--- AIM OF THE TASK ---
Everything from the line that contains "verstandig om offertes aan te vragen bij" to the end of the listing below, both ends included, is to be transcribed word for word, and nothing else.

GIVEN INFORMATION section start

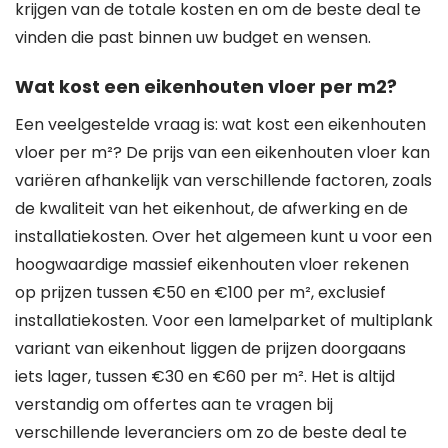
krijgen van de totale kosten en om de beste deal te
vinden die past binnen uw budget en wensen.
Wat kost een eikenhouten vloer per m2?
Een veelgestelde vraag is: wat kost een eikenhouten
vloer per m²? De prijs van een eikenhouten vloer kan
variëren afhankelijk van verschillende factoren, zoals
de kwaliteit van het eikenhout, de afwerking en de
installatiekosten. Over het algemeen kunt u voor een
hoogwaardige massief eikenhouten vloer rekenen
op prijzen tussen €50 en €100 per m², exclusief
installatiekosten. Voor een lamelparket of multiplank
variant van eikenhout liggen de prijzen doorgaans
iets lager, tussen €30 en €60 per m². Het is altijd
verstandig om offertes aan te vragen bij
verschillende leveranciers om zo de beste deal te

GIVEN INFORMATION section end

--- TASK ANSWER ---
verstandig om offertes aan te vragen bij
verschillende leveranciers om zo de beste deal te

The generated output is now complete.